A Leonardo DiCaprio me gusta imaginármelo como uno de esos millonarios excéntricos, con varias mansiones repartidas por el mundo, que se dedica a gastar el dinero de las formas más surrealistas que existen solo porque puede. Como puede ser ganarle una cabeza de dinosaurio a Nicolas Cage en una subasta, o construirse una réplica de un premio Oscar de 15 metros de altura. Porque a DiCaprio, me gusta imaginármelo, también, como la víctima de una malsana obsesión, ya sea por conseguir que la Academia le dé su condenado premio, o por salvar a todavía más especies en peligro de extinción.
Porque DiCaprio hace tiempo que se ha quitado de encima su imagen de mojabragas sin pajolera idea de interpretación, para lo cual ha ayudado mucho que se haya convertido en el actor fetiche de ese monstruo (en el buen sentido) italoamericano llamado Martin Scorsese, con quien lleva trabajando ya más de 10 años. Esto mismo, por cierto, es una de las causas probables de que público y crítica lo adoren pero en la Academia se rían de él, ya que el propio Scorsese ha sido, durante años, otro de los grandes apestados por este colectivo. Para El lobo de Wall Street, esta sociedad, responsable de películas como Gangs of New York, Infiltrados o Shutter Island, dejaron el guión en manos de Terence Winter, guionista de Los Soprano y Boardwalk Empire, y showrunner de esta última. Poca broma.

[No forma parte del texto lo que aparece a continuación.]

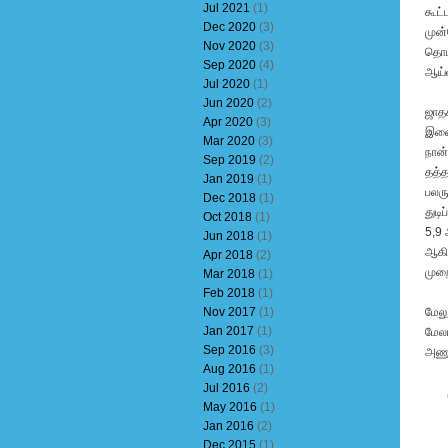
Jul 2021
(1)
கூட்
Dec 2020
(3)
முன்
Nov 2020
(3)
தொடர
Sep 2020
(4)
ஆய்வ
Jul 2020
(1)
Jun 2020
(2)
ஜாதக
Apr 2020
(3)
இணைத
Mar 2020
(3)
நான்
Sep 2019
(2)
தத்த
Jan 2019
(1)
பலரு
Dec 2018
(1)
துடி
Oct 2018
(1)
5,9 
Jun 2018
(1)
ஆகிய
Apr 2018
(2)
முறை
Mar 2018
(1)
Feb 2018
(1)
Nov 2017
(1)
மேலு
Jan 2017
(1)
மேலர
Sep 2016
(3)
அணு
Aug 2016
(1)
Jul 2016
(2)
May 2016
(1)
Jan 2016
(2)
Dec 2015
(1)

Además, El lobo de Wall Street resulta mucho más divertido si te paras a pensar que Jordan Belfort, el mamonazo que estafó a miles de personas y defraudó al fisco, es una persona real. Una que se desintoxicó, de verdad, y que luego escribió un libro, que luego decidieron convertir en película, y para lo cual, quisieron llamarle. Porque Jordan Belfort, el ex-broker/ex-drogadicto/escritor/coach, sale en El lobo de Wall Street. Tiene un cameo como presentador de la conferencia de Auckland, Nueva Zelanda. Si, ese.

En definitiva: una película que me ha tenido 3 horas riendome a carcajada limpia, que me perdonen los puristas, pero no puede ser mala.